- YOUR TASK
Copy verbatim the material from its first line to the line that holds "desse tipo de concurso, pois ele estimula os", including that line.

- DATA RECORDS
────────
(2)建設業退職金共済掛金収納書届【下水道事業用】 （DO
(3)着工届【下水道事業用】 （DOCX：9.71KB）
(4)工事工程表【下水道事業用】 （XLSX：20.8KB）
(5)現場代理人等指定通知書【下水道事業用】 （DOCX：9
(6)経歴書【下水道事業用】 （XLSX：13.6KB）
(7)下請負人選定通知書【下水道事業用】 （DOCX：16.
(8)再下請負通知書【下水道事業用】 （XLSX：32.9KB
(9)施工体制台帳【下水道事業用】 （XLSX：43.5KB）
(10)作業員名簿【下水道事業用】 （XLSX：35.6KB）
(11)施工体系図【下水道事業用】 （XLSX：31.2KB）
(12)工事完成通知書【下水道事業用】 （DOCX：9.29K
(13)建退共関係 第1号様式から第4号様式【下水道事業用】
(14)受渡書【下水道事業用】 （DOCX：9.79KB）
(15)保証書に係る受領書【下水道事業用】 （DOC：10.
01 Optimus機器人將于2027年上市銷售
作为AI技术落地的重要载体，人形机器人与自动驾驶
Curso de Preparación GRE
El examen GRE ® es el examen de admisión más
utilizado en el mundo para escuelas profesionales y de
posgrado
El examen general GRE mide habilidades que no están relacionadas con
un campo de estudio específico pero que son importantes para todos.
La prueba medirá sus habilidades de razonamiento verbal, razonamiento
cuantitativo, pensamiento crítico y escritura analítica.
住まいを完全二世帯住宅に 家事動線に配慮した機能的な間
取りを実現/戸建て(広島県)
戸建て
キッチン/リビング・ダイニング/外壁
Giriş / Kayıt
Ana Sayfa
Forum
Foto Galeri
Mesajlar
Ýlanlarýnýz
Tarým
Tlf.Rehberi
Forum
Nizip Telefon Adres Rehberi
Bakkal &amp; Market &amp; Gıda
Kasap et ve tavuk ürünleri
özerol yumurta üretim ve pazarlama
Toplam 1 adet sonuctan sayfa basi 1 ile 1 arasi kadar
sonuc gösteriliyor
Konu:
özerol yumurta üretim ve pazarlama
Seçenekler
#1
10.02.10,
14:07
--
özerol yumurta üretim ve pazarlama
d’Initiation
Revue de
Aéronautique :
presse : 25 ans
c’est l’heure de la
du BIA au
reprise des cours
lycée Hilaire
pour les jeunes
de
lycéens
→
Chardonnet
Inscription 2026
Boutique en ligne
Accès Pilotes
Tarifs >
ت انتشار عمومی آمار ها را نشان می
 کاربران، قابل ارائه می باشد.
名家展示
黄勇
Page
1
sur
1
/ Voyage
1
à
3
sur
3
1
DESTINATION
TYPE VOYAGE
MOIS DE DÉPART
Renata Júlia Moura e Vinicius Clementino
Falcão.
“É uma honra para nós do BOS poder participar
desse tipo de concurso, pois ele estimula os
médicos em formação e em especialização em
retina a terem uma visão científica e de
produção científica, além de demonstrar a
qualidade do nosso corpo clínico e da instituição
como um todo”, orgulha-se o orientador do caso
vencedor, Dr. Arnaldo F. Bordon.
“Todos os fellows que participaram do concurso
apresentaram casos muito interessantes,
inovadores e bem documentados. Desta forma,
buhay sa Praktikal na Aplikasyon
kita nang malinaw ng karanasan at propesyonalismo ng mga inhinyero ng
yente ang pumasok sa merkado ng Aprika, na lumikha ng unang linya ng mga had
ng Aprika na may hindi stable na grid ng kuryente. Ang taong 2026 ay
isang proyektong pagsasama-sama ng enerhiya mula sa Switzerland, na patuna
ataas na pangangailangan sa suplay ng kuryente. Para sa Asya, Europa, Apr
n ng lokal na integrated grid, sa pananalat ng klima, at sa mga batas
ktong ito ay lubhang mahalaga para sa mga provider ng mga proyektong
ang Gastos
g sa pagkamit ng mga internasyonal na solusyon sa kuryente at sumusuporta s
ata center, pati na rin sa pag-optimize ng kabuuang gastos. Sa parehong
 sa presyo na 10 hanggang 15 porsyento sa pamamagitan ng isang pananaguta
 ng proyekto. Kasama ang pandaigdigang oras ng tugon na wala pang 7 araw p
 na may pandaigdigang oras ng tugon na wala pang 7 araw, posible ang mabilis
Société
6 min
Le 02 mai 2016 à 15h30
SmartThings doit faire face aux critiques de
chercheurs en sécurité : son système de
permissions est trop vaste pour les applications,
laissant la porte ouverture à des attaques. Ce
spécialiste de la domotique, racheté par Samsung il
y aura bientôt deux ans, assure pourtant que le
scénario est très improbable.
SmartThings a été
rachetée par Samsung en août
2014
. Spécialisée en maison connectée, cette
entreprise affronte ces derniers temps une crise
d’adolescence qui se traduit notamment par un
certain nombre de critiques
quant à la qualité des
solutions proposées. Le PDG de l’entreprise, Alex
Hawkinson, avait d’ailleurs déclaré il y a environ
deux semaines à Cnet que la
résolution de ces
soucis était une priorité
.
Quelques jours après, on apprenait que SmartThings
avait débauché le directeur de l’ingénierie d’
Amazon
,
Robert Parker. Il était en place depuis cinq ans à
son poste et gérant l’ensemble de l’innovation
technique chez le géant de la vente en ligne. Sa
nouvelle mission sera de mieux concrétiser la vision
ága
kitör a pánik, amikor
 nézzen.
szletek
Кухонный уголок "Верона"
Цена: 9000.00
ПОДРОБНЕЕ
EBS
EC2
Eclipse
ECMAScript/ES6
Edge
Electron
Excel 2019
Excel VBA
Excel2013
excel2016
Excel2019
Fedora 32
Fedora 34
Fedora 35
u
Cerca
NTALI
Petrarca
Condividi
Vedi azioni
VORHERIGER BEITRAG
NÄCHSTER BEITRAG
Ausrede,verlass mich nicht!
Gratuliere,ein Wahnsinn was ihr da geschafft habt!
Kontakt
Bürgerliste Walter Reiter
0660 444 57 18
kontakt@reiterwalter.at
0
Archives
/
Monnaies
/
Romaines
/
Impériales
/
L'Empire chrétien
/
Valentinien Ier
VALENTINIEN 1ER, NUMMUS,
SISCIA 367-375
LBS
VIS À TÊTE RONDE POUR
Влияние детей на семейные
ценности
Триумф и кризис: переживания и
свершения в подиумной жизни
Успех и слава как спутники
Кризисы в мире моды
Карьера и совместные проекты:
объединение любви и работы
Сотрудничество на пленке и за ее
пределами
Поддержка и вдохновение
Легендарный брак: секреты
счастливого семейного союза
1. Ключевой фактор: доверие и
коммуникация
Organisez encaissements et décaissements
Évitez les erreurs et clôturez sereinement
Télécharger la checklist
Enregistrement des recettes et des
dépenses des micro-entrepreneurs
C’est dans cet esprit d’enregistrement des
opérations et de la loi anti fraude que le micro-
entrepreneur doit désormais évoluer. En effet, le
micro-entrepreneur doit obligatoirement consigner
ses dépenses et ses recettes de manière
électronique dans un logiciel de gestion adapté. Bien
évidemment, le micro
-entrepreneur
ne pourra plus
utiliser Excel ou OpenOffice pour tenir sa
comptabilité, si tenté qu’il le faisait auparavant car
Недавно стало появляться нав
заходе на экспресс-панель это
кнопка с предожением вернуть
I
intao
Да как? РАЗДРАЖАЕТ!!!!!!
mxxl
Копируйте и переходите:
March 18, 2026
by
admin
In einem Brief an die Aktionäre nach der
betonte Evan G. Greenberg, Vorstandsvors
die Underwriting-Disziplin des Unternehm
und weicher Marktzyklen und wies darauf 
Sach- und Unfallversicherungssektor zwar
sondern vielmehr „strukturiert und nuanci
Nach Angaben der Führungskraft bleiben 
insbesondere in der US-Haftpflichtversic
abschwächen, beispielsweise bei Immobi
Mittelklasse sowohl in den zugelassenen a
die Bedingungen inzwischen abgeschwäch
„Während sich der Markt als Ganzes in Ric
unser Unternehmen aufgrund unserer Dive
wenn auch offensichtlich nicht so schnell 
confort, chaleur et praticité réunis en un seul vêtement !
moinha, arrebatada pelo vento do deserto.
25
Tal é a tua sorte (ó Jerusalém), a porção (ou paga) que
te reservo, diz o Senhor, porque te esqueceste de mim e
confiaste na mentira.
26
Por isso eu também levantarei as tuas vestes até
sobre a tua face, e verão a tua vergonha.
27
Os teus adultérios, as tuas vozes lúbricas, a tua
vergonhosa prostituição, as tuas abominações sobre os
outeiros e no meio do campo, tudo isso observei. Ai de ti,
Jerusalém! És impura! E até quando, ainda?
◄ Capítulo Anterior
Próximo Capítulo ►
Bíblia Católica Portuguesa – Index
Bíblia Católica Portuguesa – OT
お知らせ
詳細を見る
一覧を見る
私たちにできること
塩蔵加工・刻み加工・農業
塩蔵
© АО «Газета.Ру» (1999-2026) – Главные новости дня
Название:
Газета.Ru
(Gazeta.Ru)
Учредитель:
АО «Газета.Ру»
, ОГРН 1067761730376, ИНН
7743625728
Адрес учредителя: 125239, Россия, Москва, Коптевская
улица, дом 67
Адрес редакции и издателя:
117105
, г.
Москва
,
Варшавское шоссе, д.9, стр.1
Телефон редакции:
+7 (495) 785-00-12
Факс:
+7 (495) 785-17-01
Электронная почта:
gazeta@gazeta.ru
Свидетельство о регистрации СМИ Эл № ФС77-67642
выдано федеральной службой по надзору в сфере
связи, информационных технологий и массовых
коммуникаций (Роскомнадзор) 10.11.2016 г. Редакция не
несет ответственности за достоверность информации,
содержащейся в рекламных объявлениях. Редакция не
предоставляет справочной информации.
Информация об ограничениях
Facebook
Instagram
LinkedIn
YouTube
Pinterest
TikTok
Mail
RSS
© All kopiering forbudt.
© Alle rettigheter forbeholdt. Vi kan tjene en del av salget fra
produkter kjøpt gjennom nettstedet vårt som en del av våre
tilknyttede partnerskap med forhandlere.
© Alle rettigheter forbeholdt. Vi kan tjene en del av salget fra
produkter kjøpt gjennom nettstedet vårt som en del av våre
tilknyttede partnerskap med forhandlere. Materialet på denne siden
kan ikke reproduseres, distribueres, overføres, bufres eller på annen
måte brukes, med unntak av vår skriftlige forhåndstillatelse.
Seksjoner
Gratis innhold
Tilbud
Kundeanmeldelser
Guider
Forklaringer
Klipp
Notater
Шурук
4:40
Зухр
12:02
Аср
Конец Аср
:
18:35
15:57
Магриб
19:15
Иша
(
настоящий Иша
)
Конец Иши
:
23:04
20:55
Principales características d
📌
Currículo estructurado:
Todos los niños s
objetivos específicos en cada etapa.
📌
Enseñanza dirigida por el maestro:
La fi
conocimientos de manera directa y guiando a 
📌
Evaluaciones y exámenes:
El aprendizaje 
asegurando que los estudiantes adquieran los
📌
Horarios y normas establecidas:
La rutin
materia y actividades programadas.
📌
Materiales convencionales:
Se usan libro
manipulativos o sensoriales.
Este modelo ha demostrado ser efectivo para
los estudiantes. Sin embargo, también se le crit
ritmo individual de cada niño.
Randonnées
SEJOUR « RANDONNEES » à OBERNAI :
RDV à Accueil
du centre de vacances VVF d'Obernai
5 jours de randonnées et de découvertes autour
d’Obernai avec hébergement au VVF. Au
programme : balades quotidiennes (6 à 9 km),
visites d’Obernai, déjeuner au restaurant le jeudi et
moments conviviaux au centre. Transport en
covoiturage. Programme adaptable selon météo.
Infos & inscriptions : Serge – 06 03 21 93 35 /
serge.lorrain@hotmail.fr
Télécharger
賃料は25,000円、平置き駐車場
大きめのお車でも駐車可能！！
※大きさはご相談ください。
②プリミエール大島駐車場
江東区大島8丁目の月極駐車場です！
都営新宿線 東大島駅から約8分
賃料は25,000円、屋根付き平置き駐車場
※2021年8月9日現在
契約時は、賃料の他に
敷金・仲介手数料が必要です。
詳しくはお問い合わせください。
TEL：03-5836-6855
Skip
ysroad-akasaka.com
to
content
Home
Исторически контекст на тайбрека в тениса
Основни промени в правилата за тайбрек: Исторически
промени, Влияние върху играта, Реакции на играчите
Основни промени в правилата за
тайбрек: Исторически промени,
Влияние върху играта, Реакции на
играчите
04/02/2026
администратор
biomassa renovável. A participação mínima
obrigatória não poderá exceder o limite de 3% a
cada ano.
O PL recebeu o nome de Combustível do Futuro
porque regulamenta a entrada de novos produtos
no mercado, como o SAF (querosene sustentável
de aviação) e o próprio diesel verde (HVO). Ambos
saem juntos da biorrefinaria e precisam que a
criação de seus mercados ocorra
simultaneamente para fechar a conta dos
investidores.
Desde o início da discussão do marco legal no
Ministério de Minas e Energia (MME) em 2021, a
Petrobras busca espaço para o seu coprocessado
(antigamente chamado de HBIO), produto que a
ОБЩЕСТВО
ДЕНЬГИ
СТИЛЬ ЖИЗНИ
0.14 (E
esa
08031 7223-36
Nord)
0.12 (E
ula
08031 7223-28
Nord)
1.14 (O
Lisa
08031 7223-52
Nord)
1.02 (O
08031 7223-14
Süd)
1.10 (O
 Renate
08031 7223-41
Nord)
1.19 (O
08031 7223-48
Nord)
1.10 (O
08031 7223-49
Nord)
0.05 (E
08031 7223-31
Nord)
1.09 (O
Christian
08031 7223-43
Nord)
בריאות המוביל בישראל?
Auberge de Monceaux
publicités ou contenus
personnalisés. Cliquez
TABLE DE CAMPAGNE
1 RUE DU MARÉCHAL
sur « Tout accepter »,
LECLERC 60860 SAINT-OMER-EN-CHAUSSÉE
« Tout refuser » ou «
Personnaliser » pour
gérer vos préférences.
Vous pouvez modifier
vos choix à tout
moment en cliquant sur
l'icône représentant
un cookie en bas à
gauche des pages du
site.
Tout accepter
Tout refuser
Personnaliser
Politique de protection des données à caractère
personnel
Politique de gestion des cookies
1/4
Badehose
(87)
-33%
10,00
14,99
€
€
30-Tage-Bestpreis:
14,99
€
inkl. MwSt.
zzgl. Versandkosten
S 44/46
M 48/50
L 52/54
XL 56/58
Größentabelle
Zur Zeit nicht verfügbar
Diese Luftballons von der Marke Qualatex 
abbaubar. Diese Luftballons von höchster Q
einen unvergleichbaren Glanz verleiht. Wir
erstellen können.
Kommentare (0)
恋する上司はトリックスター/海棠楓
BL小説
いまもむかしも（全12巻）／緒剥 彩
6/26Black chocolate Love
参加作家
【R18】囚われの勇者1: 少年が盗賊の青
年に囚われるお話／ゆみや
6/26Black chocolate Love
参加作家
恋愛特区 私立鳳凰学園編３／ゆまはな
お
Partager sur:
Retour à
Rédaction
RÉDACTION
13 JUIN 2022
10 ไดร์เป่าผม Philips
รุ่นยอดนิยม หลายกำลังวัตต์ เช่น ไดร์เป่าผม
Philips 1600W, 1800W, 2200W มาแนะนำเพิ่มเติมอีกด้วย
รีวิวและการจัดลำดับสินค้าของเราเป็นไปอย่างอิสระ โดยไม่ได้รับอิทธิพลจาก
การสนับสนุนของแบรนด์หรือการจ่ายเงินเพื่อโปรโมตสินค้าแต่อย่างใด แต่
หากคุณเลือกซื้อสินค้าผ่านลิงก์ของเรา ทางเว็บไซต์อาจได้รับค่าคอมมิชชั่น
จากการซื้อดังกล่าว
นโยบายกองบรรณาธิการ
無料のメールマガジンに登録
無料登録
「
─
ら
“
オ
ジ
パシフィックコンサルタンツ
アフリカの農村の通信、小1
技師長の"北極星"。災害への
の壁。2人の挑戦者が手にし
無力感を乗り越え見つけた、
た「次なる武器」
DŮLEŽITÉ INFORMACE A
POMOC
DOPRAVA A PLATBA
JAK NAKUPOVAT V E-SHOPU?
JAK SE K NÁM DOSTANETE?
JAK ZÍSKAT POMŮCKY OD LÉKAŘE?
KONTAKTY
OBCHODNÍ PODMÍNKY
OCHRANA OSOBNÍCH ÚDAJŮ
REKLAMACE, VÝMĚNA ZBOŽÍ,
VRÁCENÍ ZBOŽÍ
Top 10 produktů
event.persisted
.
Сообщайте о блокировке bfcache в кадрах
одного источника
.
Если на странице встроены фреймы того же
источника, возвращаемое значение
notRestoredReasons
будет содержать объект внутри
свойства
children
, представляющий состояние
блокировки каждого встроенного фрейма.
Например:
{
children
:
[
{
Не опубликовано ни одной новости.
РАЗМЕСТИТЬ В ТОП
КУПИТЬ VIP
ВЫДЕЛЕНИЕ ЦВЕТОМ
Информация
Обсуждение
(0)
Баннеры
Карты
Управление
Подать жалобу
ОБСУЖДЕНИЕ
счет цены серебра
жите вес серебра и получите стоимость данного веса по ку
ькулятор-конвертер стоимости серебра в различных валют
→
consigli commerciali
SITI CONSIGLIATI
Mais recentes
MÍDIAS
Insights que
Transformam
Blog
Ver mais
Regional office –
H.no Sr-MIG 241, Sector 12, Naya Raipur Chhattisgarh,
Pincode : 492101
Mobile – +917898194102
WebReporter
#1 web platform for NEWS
────────
- ANSWER BELOW
(2)建設業退職金共済掛金収納書届【下水道事業用】 （DO
(3)着工届【下水道事業用】 （DOCX：9.71KB）
(4)工事工程表【下水道事業用】 （XLSX：20.8KB）
(5)現場代理人等指定通知書【下水道事業用】 （DOCX：9
(6)経歴書【下水道事業用】 （XLSX：13.6KB）
(7)下請負人選定通知書【下水道事業用】 （DOCX：16.
(8)再下請負通知書【下水道事業用】 （XLSX：32.9KB
(9)施工体制台帳【下水道事業用】 （XLSX：43.5KB）
(10)作業員名簿【下水道事業用】 （XLSX：35.6KB）
(11)施工体系図【下水道事業用】 （XLSX：31.2KB）
(12)工事完成通知書【下水道事業用】 （DOCX：9.29K
(13)建退共関係 第1号様式から第4号様式【下水道事業用】
(14)受渡書【下水道事業用】 （DOCX：9.79KB）
(15)保証書に係る受領書【下水道事業用】 （DOC：10.
01 Optimus機器人將于2027年上市銷售
作为AI技术落地的重要载体，人形机器人与自动驾驶
Curso de Preparación GRE
El examen GRE ® es el examen de admisión más
utilizado en el mundo para escuelas profesionales y de
posgrado
El examen general GRE mide habilidades que no están relacionadas con
un campo de estudio específico pero que son importantes para todos.
La prueba medirá sus habilidades de razonamiento verbal, razonamiento
cuantitativo, pensamiento crítico y escritura analítica.
住まいを完全二世帯住宅に 家事動線に配慮した機能的な間
取りを実現/戸建て(広島県)
戸建て
キッチン/リビング・ダイニング/外壁
Giriş / Kayıt
Ana Sayfa
Forum
Foto Galeri
Mesajlar
Ýlanlarýnýz
Tarým
Tlf.Rehberi
Forum
Nizip Telefon Adres Rehberi
Bakkal &amp; Market &amp; Gıda
Kasap et ve tavuk ürünleri
özerol yumurta üretim ve pazarlama
Toplam 1 adet sonuctan sayfa basi 1 ile 1 arasi kadar
sonuc gösteriliyor
Konu:
özerol yumurta üretim ve pazarlama
Seçenekler
#1
10.02.10,
14:07
--
özerol yumurta üretim ve pazarlama
d’Initiation
Revue de
Aéronautique :
presse : 25 ans
c’est l’heure de la
du BIA au
reprise des cours
lycée Hilaire
pour les jeunes
de
lycéens
→
Chardonnet
Inscription 2026
Boutique en ligne
Accès Pilotes
Tarifs >
ت انتشار عمومی آمار ها را نشان می
 کاربران، قابل ارائه می باشد.
名家展示
黄勇
Page
1
sur
1
/ Voyage
1
à
3
sur
3
1
DESTINATION
TYPE VOYAGE
MOIS DE DÉPART
Renata Júlia Moura e Vinicius Clementino
Falcão.
“É uma honra para nós do BOS poder participar
desse tipo de concurso, pois ele estimula os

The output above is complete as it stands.